Aujourd’hui, cette philosophie semblerait risible. Le processus de développement moderne des modèles Ferrari raconte une histoire différente. L’entreprise a récemment consacré plus de 1 000 heures en soufflerie pour affiner le profil aérodynamique d’un nouveau véhicule. Ils n’ont pas seulement modifié les spoilers ; ils étaient obsédés par la façon dont l’air se déplace dans chaque courbe.
Ce n’est pas un rejet de l’héritage d’Enzo. C’est une évolution.
Les V-12 sont toujours là. Ils sont plus bruyants, plus efficaces et dotés d’une technologie qu’Enzo n’aurait pas pu imaginer. Mais l’air qui les entoure est désormais traité avec le même respect que le carburant qu’ils contiennent. Vous ne pouvez pas simplement installer un moteur puissant dans une boîte et vous attendre à ce qu’il vole.
Pourquoi est-ce important pour le passionné ? Parce que la façon dont l’efficacité aérodynamique améliore les performances du moteur est désormais un défi d’ingénierie majeur. Il ne s’agit pas de choisir entre puissance et débit d’air. Il s’agit de les faire travailler ensemble.

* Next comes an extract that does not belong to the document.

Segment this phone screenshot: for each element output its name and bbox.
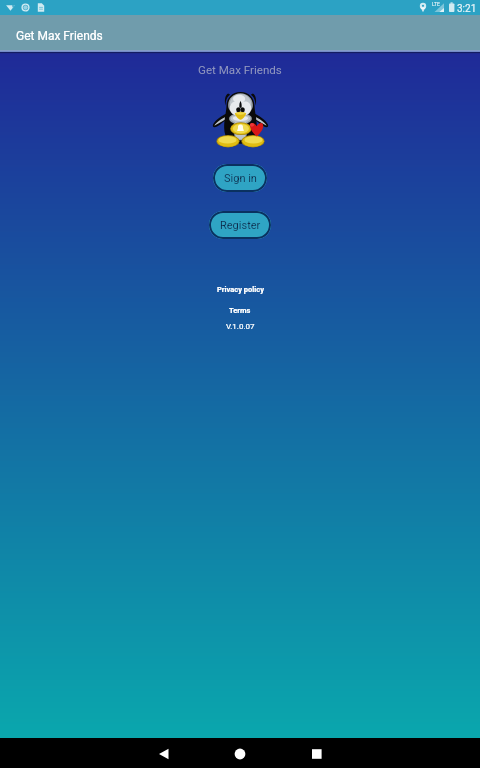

Les tests en soufflerie ne concernent pas seulement la vitesse de pointe. Ils concernent l’appui, la stabilité et la réduction de la traînée afin que le moteur n’ait pas à travailler aussi dur. Nous sommes bien loin de l’époque où l’on pouvait simplement ajouter plus de cylindres et mettre fin à cette journée.
Ironie mise à part, le résultat est une voiture qui se déplace dans les airs aussi précisément qu’elle se déplace sur la route.